Siena, 27 nov. – (Adnkronos) – Si sono presentati come carabinieri,
hanno messo in scena la finta emergenza di un grave incidente stradale
e, sfruttando paura e confusione, sono riusciti a farsi consegnare
contanti e gioielli per un valore complessivo di circa 15.500 euro. Ma
la loro fuga è durata poco: due uomini, entrambi originari della
provincia di Napoli, sono stati arrestati in flagranza dai carabinieri
del nucleo investigativo del comando provinciale di Siena nella tarda
mattinata del 25 novembre 2025.
Secondo quanto ricostruito dagli investigatori, i truffatori hanno
messo in atto la ormai collaudata tecnica del falso incidente
stradale.

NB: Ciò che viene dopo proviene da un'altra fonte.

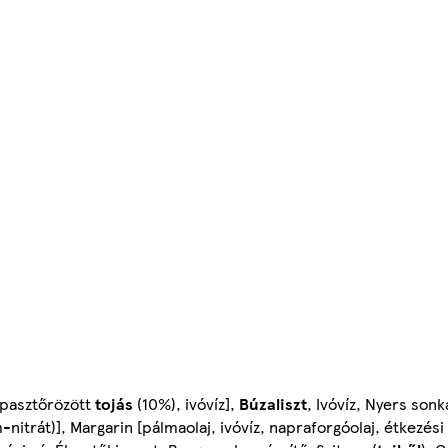
 pasztőrözött
tojás
(10%), ivóvíz],
Búzaliszt
, Ivóvíz, Nyers son
-nitrát)], Margarin [pálmaolaj, ivóvíz, napraforgóolaj, étkezési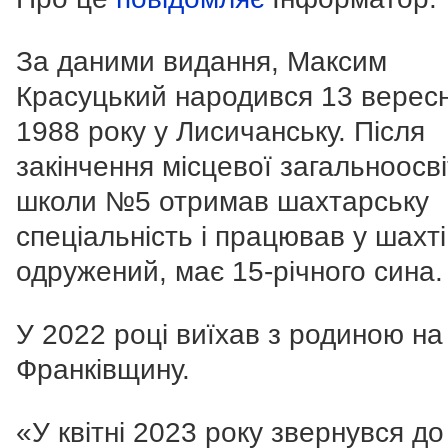
За даними видання, Максим
Красуцький народився 13 верес
1988 року у Лисичанську. Після
закінчення місцевої загальноосві
школи №5 отримав шахтарську
спеціальність і працював у шахті
одружений, має 15-річного сина.
У 2022 році виїхав з родиною на
Франківщину.
«У квітні 2023 року звернувся до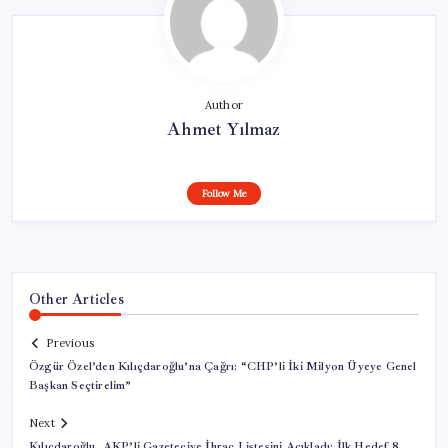
Author
Ahmet Yılmaz
Follow Me
Other Articles
Previous
Özgür Özel’den Kılıçdaroğlu’na Çağrı: “CHP’li İki Milyon Üyeye Genel
Başkan Seçtirelim”
Next
Kılıçdaroğlu, AKP’li Gazeteciye İhraç Listesini Açıkladı: İlk Hedef 8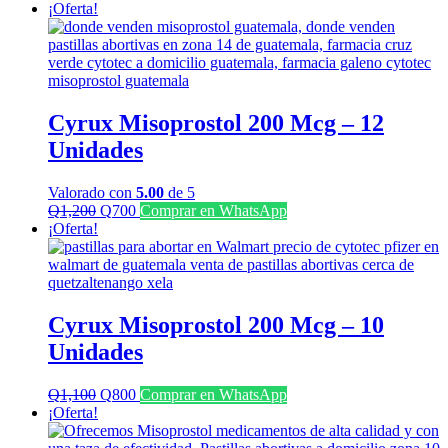
¡Oferta!
Cyrux Misoprostol 200 Mcg – 12
Unidades
Valorado con
5.00
de 5
El
El
Q
1,200
Q
700
Comprar en WhatsApp
precio
precio
¡Oferta!
original
actual
era:
es:
Q1,200.
Q700.
Cyrux Misoprostol 200 Mcg – 10
Unidades
El
El
Q
1,100
Q
800
Comprar en WhatsApp
precio
precio
¡Oferta!
original
actual
era:
es: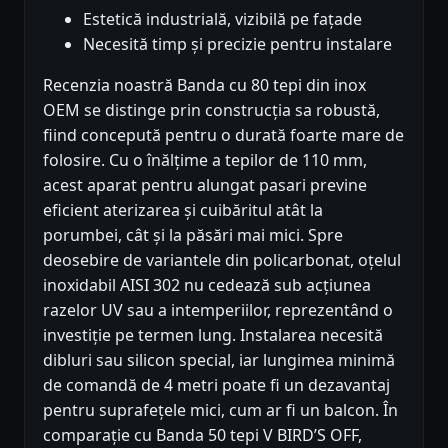
Estetică industrială, vizibilă pe fațade
Necesită timp și precizie pentru instalare
Recenzia noastră Banda cu 80 tepi din inox
OEM se distinge prin construcția sa robustă,
fiind concepută pentru o durată foarte mare de
folosire. Cu o înălțime a tepilor de 110 mm,
acest aparat pentru alungat pasari previne
eficient aterizarea și cuibăritul atât la
porumbei, cât și la păsări mai mici. Spre
deosebire de variantele din policarbonat, oțelul
inoxidabil AISI 302 nu cedează sub acțiunea
razelor UV sau a intemperiilor, reprezentând o
investiție pe termen lung. Instalarea necesită
dibluri sau silicon special, iar lungimea minimă
de comandă de 4 metri poate fi un dezavantaj
pentru suprafețele mici, cum ar fi un balcon. În
comparație cu Banda 50 tepi V BIRD’S OFF,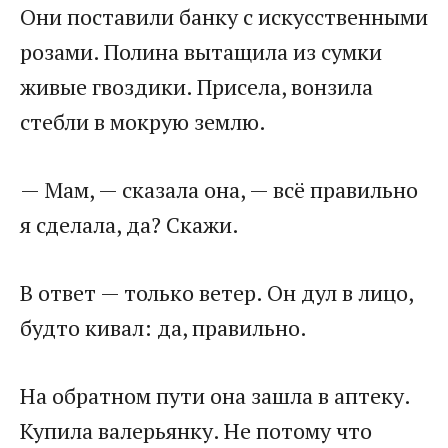
Они поставили банку с искусственными
розами. Полина вытащила из сумки
живые гвоздики. Присела, вонзила
стебли в мокрую землю.
— Мам, — сказала она, — всё правильно
я сделала, да? Скажи.
В ответ — только ветер. Он дул в лицо,
будто кивал: да, правильно.
На обратном пути она зашла в аптеку.
Купила валерьянку. Не потому что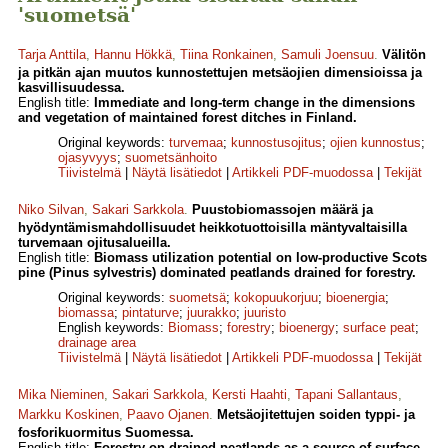
'suometsä'
Tarja Anttila
,
Hannu Hökkä
,
Tiina Ronkainen
,
Samuli Joensuu
.
Välitön
ja pitkän ajan muutos kunnostettujen metsäojien dimensioissa ja
kasvillisuudessa.
English title:
Immediate and long-term change in the dimensions
and vegetation of maintained forest ditches in Finland.
Original keywords:
turvemaa
;
kunnostusojitus
;
ojien kunnostus
;
ojasyvyys
;
suometsänhoito
Tiivistelmä
|
Näytä lisätiedot
|
Artikkeli PDF-muodossa
|
Tekijät
Niko Silvan
,
Sakari Sarkkola
.
Puustobiomassojen määrä ja
hyödyntämismahdollisuudet heikkotuottoisilla mäntyvaltaisilla
turvemaan ojitusalueilla.
English title:
Biomass utilization potential on low-productive Scots
pine (Pinus sylvestris) dominated peatlands drained for forestry.
Original keywords:
suometsä
;
kokopuukorjuu
;
bioenergia
;
biomassa
;
pintaturve
;
juurakko
;
juuristo
English keywords:
Biomass
;
forestry
;
bioenergy
;
surface peat
;
drainage area
Tiivistelmä
|
Näytä lisätiedot
|
Artikkeli PDF-muodossa
|
Tekijät
Mika Nieminen
,
Sakari Sarkkola
,
Kersti Haahti
,
Tapani Sallantaus
,
Markku Koskinen
,
Paavo Ojanen
.
Metsäojitettujen soiden typpi- ja
fosforikuormitus Suomessa.
English title:
Forestry on drained peatlands as a source of surface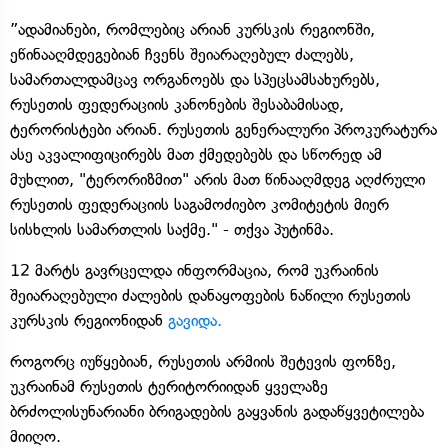
”ადამიანები, რომლებიც არიან კურსკის რეგიონში,
ეწინააღმდეგებიან ჩვენს შეიარაღებულ ძალებს,
სამართალდამცავ ორგანოებს და სპეცსამსახურებს,
რუსეთის ფედერაციის კანონების შესაბამისად,
ტერორისტები არიან. რუსეთის გენერალური პროკურატურა
ასე აკვალიფიცირებს მათ ქმედებებს და სწორედ ამ
მუხლით, "ტერორიზმით" არის მათ წინააღმდეგ აღძრული
რუსეთის ფედერაციის საგამოძიებო კომიტეტის მიერ
სისხლის სამართლის საქმე." - თქვა პუტინმა.
12 მარტს გავრცელდა ინფორმაცია, რომ უკრაინის
შეიარაღებული ძალების დანაყოფების ნაწილი რუსეთის
კურსკის რეგიონიდან
გავიდა.
როგორც იუწყებიან, რუსეთის არმიის შეტევის ფონზე,
უკრაინამ რუსეთის ტერიტორიიდან ყველაზე
ბრძოლისუნარიანი ბრიგადების გაყვანის გადაწყვეტილება
მიიღო.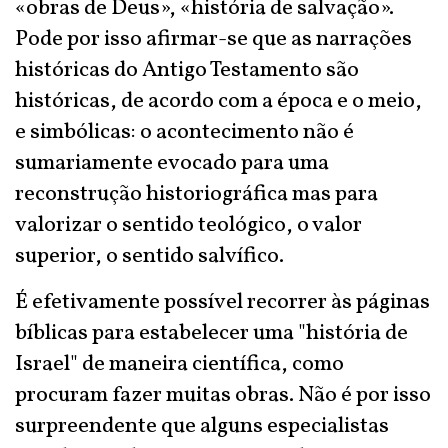
«obras de Deus», «história de salvação».
Pode por isso afirmar-se que as narrações
históricas do Antigo Testamento são
históricas, de acordo com a época e o meio,
e simbólicas: o acontecimento não é
sumariamente evocado para uma
reconstrução historiográfica mas para
valorizar o sentido teológico, o valor
superior, o sentido salvífico.
É efetivamente possível recorrer às páginas
bíblicas para estabelecer uma "história de
Israel" de maneira científica, como
procuram fazer muitas obras. Não é por isso
surpreendente que alguns especialistas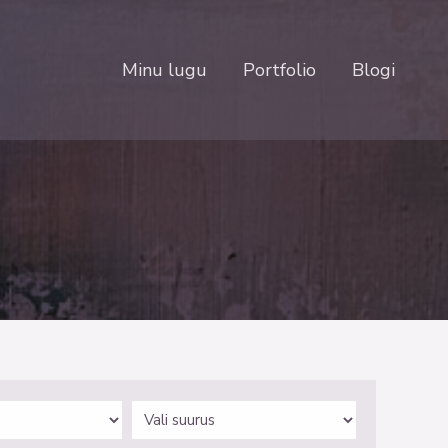
Minu lugu
Portfolio
Blogi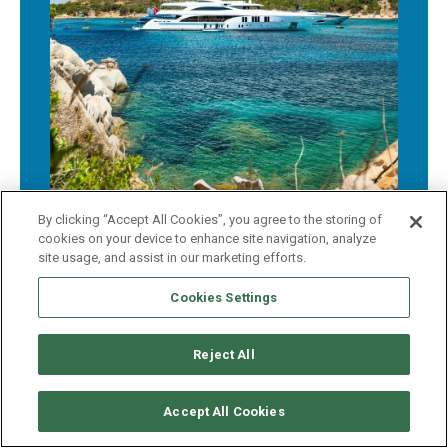
By clicking “Accept All Cookies”, you agree to the storing of
cookies on your device to enhance site navigation, analyze
site usage, and assist in our marketing efforts.
Cookies Settings
FINDEN SIE IHR
NÄCHSTES YACHTZIEL
Reject All
HIER FINDEN SIE ALLES, WAS SIE WISSEN
MÜSSEN
Accept All Cookies
READ THE GUIDE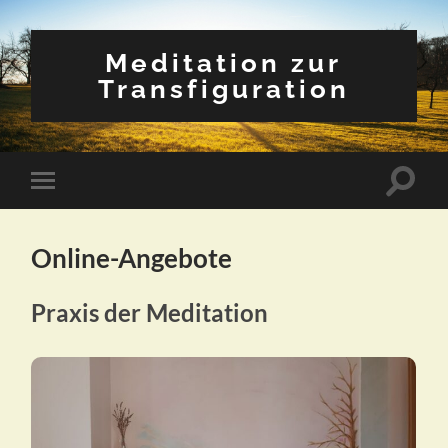
Meditation zur
Transfiguration
Suchfe
Mobile-
ein-/a
Menü
ein-/ausblenden
Online-Angebote
Praxis der Meditation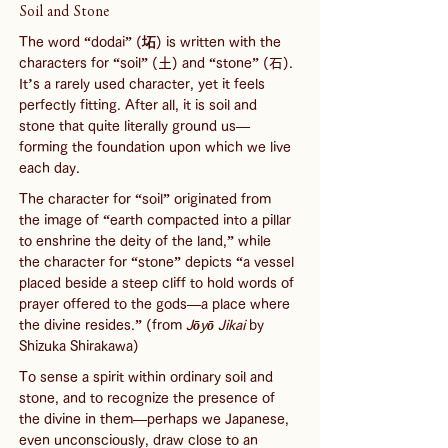
Soil and Stone
The word “dodai” (坧) is written with the 
characters for “soil” (土) and “stone” (石). 
It’s a rarely used character, yet it feels 
perfectly fitting. After all, it is soil and 
stone that quite literally ground us—
forming the foundation upon which we live 
each day.
The character for “soil” originated from 
the image of “earth compacted into a pillar 
to enshrine the deity of the land,” while 
the character for “stone” depicts “a vessel 
placed beside a steep cliff to hold words of 
prayer offered to the gods—a place where 
the divine resides.” (from 
Jōyō Jikai
 by 
Shizuka Shirakawa)
To sense a spirit within ordinary soil and 
stone, and to recognize the presence of 
the divine in them—perhaps we Japanese, 
even unconsciously, draw close to an 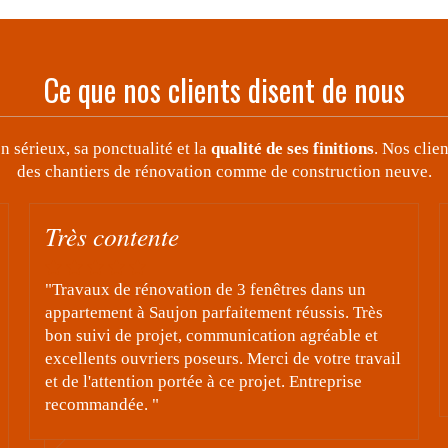
Ce que nos clients disent de nous
 sérieux, sa ponctualité et la
qualité de ses finitions
. Nos clie
des chantiers de rénovation comme de construction neuve.
travaux volets solaire
"bonjour je faits un rectificatif au sujet de mon
ès
avis sur le moment je n.ais pense qu,au poseur il
t
ne fat pas oublier le commercial et le mettreur un
vail
font un travail precis avent la pose encore merci a
eux"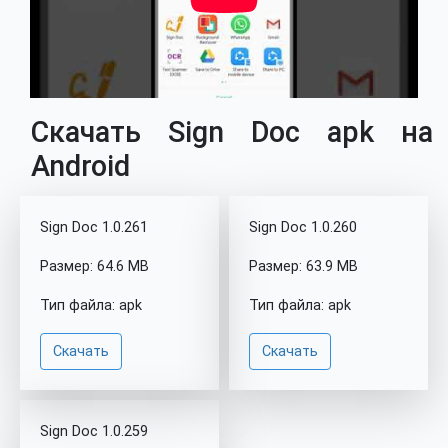
Скачать Sign Doc apk на
Android
Sign Doc 1.0.261
Sign Doc 1.0.260
Размер: 64.6 MB
Размер: 63.9 MB
Тип файла: apk
Тип файла: apk
Скачать
Скачать
Sign Doc 1.0.259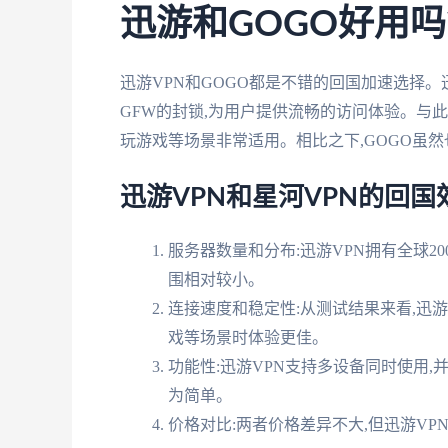
迅游和GOGO好用吗
迅游VPN和GOGO都是不错的回国加速选择。
GFW的封锁,为用户提供流畅的访问体验。与此
玩游戏等场景非常适用。相比之下,GOGO虽
迅游VPN和星河VPN的回国
服务器数量和分布:迅游VPN拥有全球2
围相对较小。
连接速度和稳定性:从测试结果来看,迅游
戏等场景时体验更佳。
功能性:迅游VPN支持多设备同时使用,
为简单。
价格对比:两者价格差异不大,但迅游VP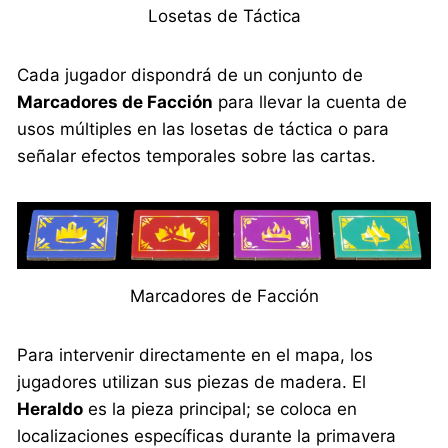
Losetas de Táctica
Cada jugador dispondrá de un conjunto de
Marcadores de Facción
para llevar la cuenta de
usos múltiples en las losetas de táctica o para
señalar efectos temporales sobre las cartas.
Marcadores de Facción
Para intervenir directamente en el mapa, los
jugadores utilizan sus piezas de madera. El
Heraldo
es la pieza principal; se coloca en
localizaciones específicas durante la primavera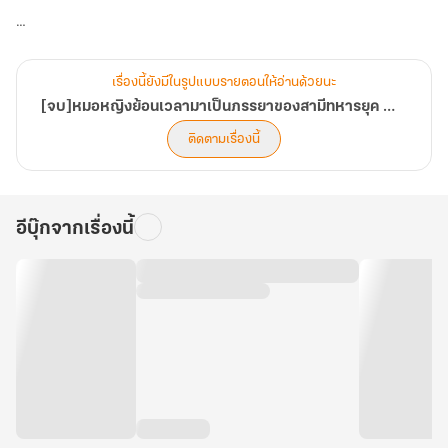
"ไปหย่า"
เรื่องนี้ยังมีในรูปแบบรายตอนให้อ่านด้วยนะ
เธอเพิ่งจะทะลุมิติมาก็ถูกหย่าแล้ว?!
[จบ]หมอหญิงย้อนเวลามาเป็นภรรยาของสามีทหารยุค 70
ติดตามเรื่องนี้
ไม่ได้ ๆ เธอต้องเปลี่ยนแปลงชีวิตใหม่ครั้งนี้ให้ได้!!! (บทที่ 281-320)
อีบุ๊กจากเรื่องนี้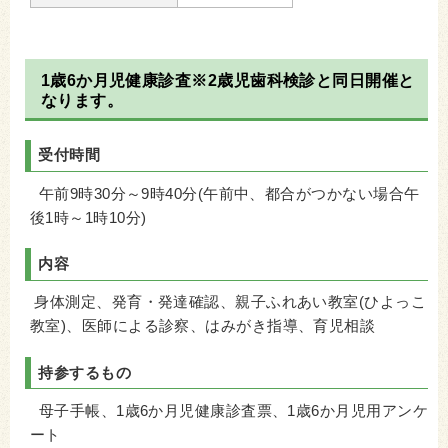
1歳6か月児健康診査※2歳児歯科検診と同日開催と
なります。
受付時間
午前9時30分～9時40分(午前中、都合がつかない場合午
後1時～1時10分)
内容
身体測定、発育・発達確認、親子ふれあい教室(ひよっこ
教室)、医師による診察、はみがき指導、育児相談
持参するもの
母子手帳、1歳6か月児健康診査票、1歳6か月児用アンケ
ート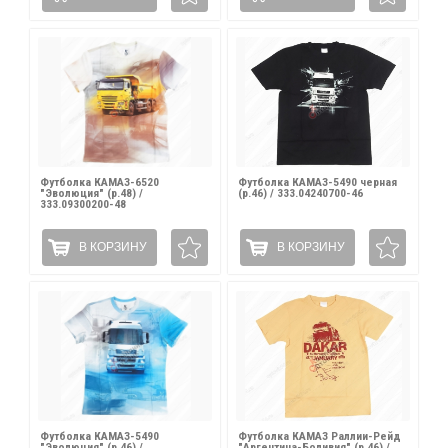
Футболка КАМАЗ-6520
Футболка КАМАЗ-5490 черная
"Эволюция" (р.48) /
(р.46) / 333.04240700-46
333.09300200-48
В КОРЗИНУ
В КОРЗИНУ
Футболка КАМАЗ-5490
Футболка КАМАЗ Раллии-Рейд
"Эволюция" (р.46) /
"Аргентина-Боливия" (р.46) /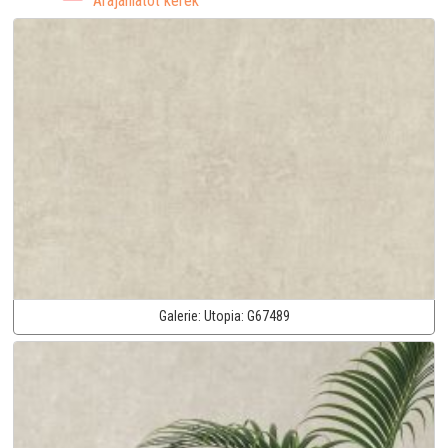
Árajánlatot kérek
Galerie:
Utopia:
G67489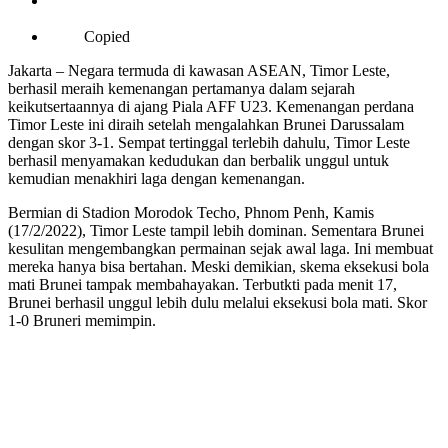
Copied
Jakarta – Negara termuda di kawasan ASEAN, Timor Leste,
berhasil meraih kemenangan pertamanya dalam sejarah
keikutsertaannya di ajang Piala AFF U23. Kemenangan perdana
Timor Leste ini diraih setelah mengalahkan Brunei Darussalam
dengan skor 3-1. Sempat tertinggal terlebih dahulu, Timor Leste
berhasil menyamakan kedudukan dan berbalik unggul untuk
kemudian menakhiri laga dengan kemenangan.
Bermian di Stadion Morodok Techo, Phnom Penh, Kamis
(17/2/2022), Timor Leste tampil lebih dominan. Sementara Brunei
kesulitan mengembangkan permainan sejak awal laga. Ini membuat
mereka hanya bisa bertahan. Meski demikian, skema eksekusi bola
mati Brunei tampak membahayakan. Terbutkti pada menit 17,
Brunei berhasil unggul lebih dulu melalui eksekusi bola mati. Skor
1-0 Bruneri memimpin.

Uno di loro, spacciandosi telefonicamente per un
carabiniere, ha contattato un’ottantunenne di Gaiole in Chianti
sostenendo che un’auto a lei riconducibile avesse causato un grave
sinistro. Per “evitare conseguenze peggiori”, la donna avrebbe dovuto
consegnare una somma di denaro e dei preziosi a un presunto perito
inviato sul posto.
La segnalazione dell’anziana non è però sfuggita alla centrale
operativa del”Arma: grazie alle chiamate giunte quasi in tempo reale,
una pattuglia del Nucleo Investigativo è riuscita a intercettare
l’auto dei due malviventi subito dopo la consegna. All’interno del
veicolo sono stati rinvenuti i 500 euro in contanti e i monili d’oro,
stimati in circa 15.000 euro. Tutta la refurtiva è stata sequestrata e
verrà restituita alla vittima. I due uomini sono stati trasferiti nel
carcere di Siena, in attesa dell’udienza di convalida.